Spanking is linked with increased risks of developing anti-social behaviour, mental health problems, aggression, and disrupted cognition, says a new study published in the Journal of Family Psychology.
A meta-analysis of studies spanning over 5 decades has been conducted by researchers from the University of Texas and the University of Michigan to evaluate the effects of spanking on children in their later years. It is described as the “most complete analysis” of its kind that has been done until now; it includes data obtained on over 160,000 children. It is to be noted that, apart from spanking, the research papers also dealt with other forms of physical punishment.
How is spanking defined? According to author Elizabeth Gershoff, an associate professor of human development and family sciences, their study focuses on spanking that would be recognised by the majority of Americans (defined as an “open-handed hit on the behind or extremities“), and not on what could be abusive behaviours.
Gershoff explains that while parents intend for their children to comply to their instructions by spanking them, the latter do not do so – not in the immediate or long term – and, on the contrary, they bear “unintended detrimental outcomes”.

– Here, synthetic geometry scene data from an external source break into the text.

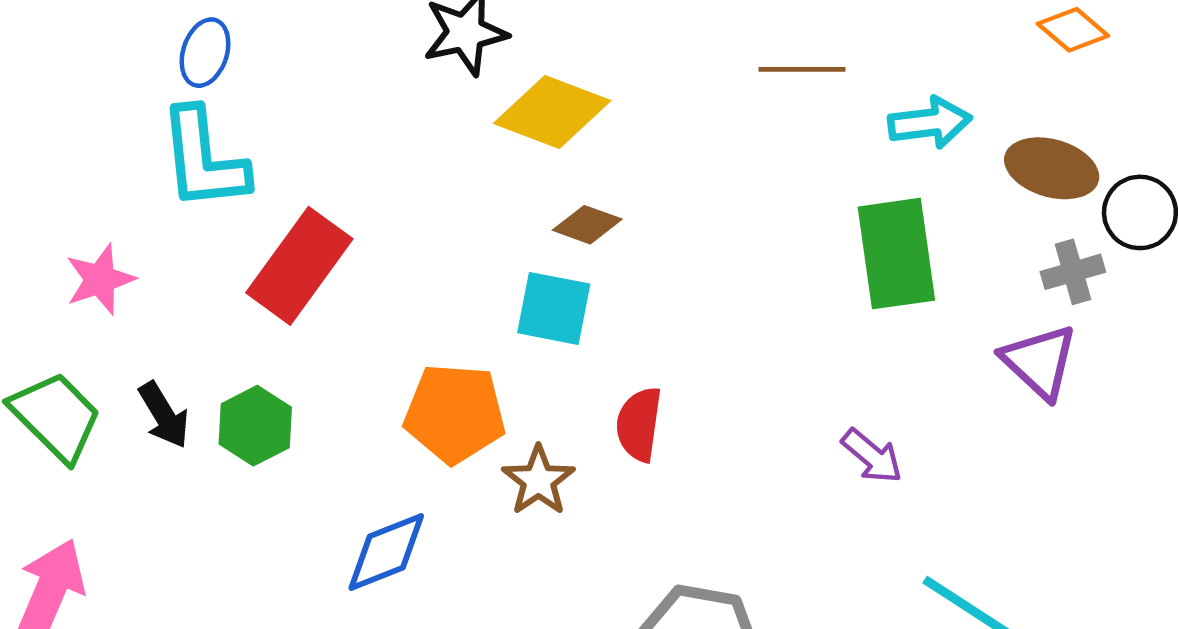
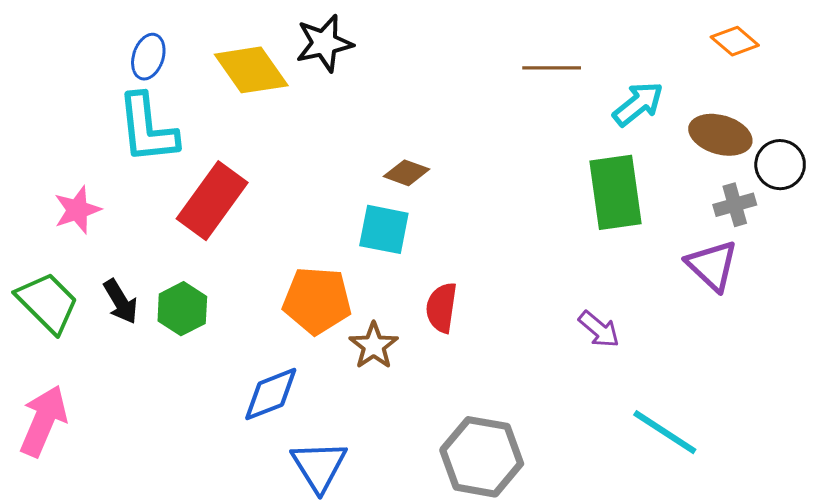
yellow diamond: (552, 112) -> (251, 70), moved, turned 34
cyan arrow: (930, 123) -> (638, 104), turned -32

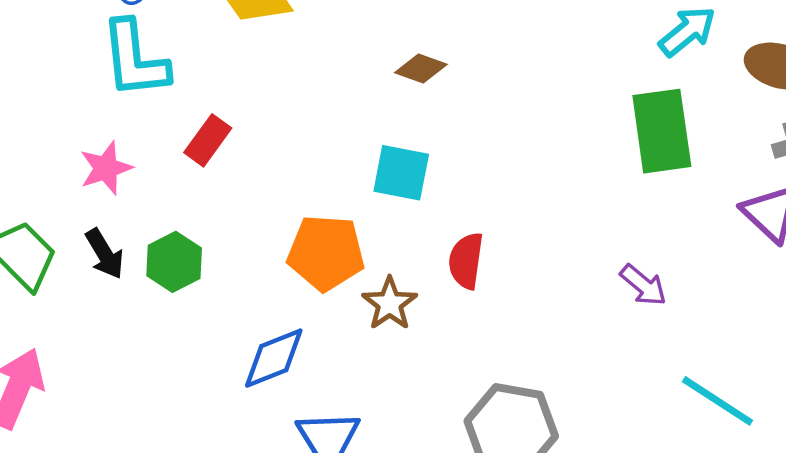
brown diamond: (407, 173) -> (421, 68), moved
red rectangle: (212, 201) -> (208, 140), size x0.6
pink star: (77, 210) -> (106, 168), moved

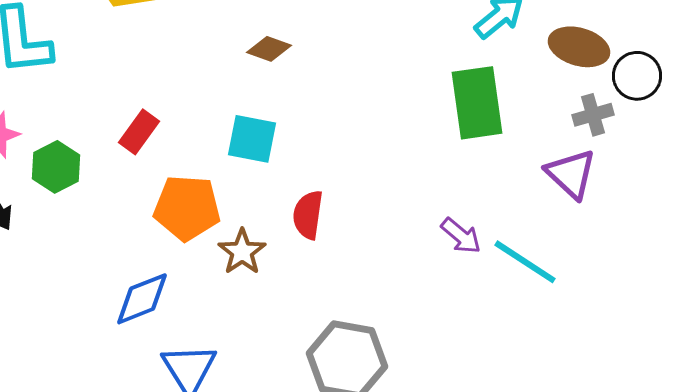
red rectangle: (208, 140) -> (139, 132), moved
green hexagon: (174, 262) -> (56, 167), moved
cyan line: (717, 401) -> (525, 262), moved

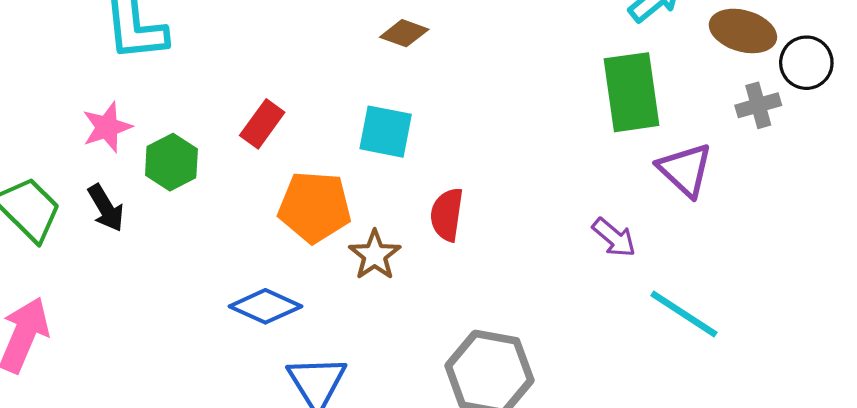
purple triangle: (571, 174) -> (685, 170), moved
cyan line: (525, 262) -> (684, 314), moved
blue diamond: (142, 299) -> (265, 306), turned 46

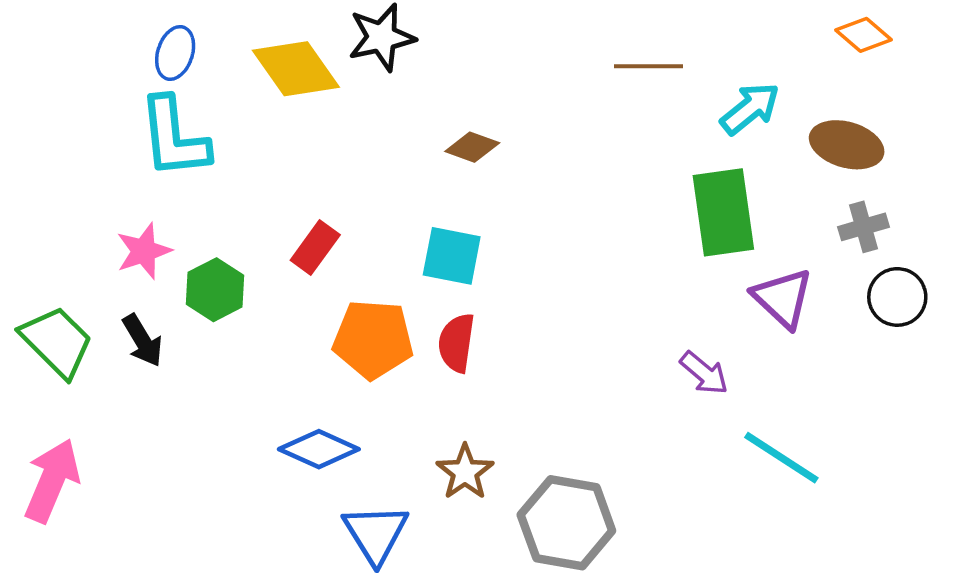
black circle: (806, 63) -> (897, 297), moved
red semicircle: (447, 215) -> (457, 343), moved
brown star: (375, 255) -> (465, 472), moved

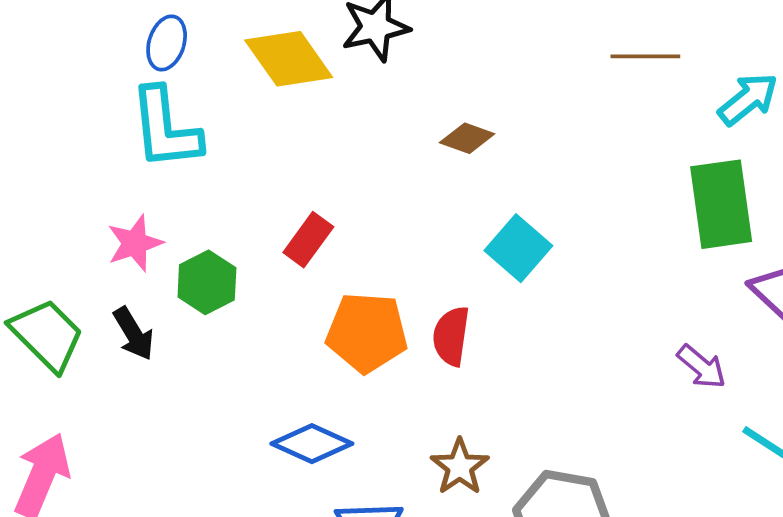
cyan square: (452, 256) -> (518, 248), moved, turned 30

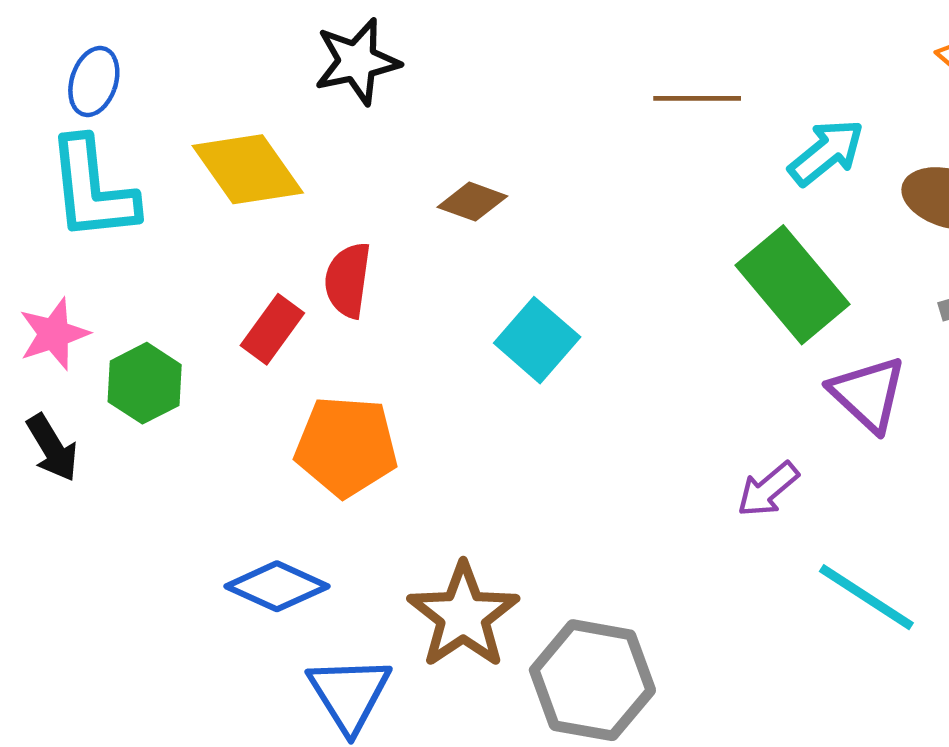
yellow diamond: (289, 59) -> (248, 169), moved
green rectangle: (721, 204) -> (793, 285), turned -32
red semicircle: (451, 336) -> (348, 280), moved
purple arrow: (702, 367) -> (768, 489), turned 100
brown star: (460, 467) -> (463, 616), size x1.5

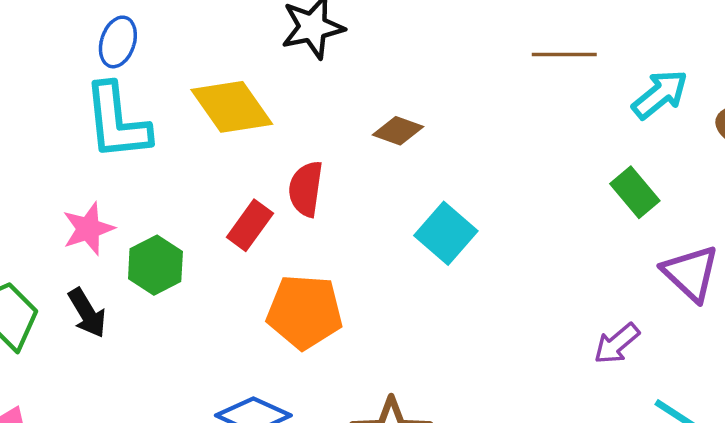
green rectangle: (793, 285) -> (635, 192), size x0.6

The results show a significant correlation between spanking and 13 of 17 detrimental outcomes in adulthood, namely anti-social behaviour, mental health problems, and the likes. Also, this situation builds up a vicious cycle: the more these children were spanked, the more likely were they to advocate physical punishment for their own offspring; thus, this attitude is passed on from generation to generation.
What is interesting is that this trend of negative outcomes resulting from spanking is seen throughout the different types of studies analysed by the researchers. What is worse is that parents would persistently do this despite the fact that no evidence exists to support spanking; rather, proof about the potential harms on children is made clear by researchers. Furthermore, these negative consequences are similar to those of physical abuse.
“We as a society think of spanking and physical abuse as distinct behaviors,” says Gershoff. “Yet our research shows that spanking is linked with the same negative child outcomes as abuse, just to a slightly lesser degree.”
She adds that they hope their study can serve as education for parents about the harmful consequences of spanking so that they can take to positive modes of disciplining their children.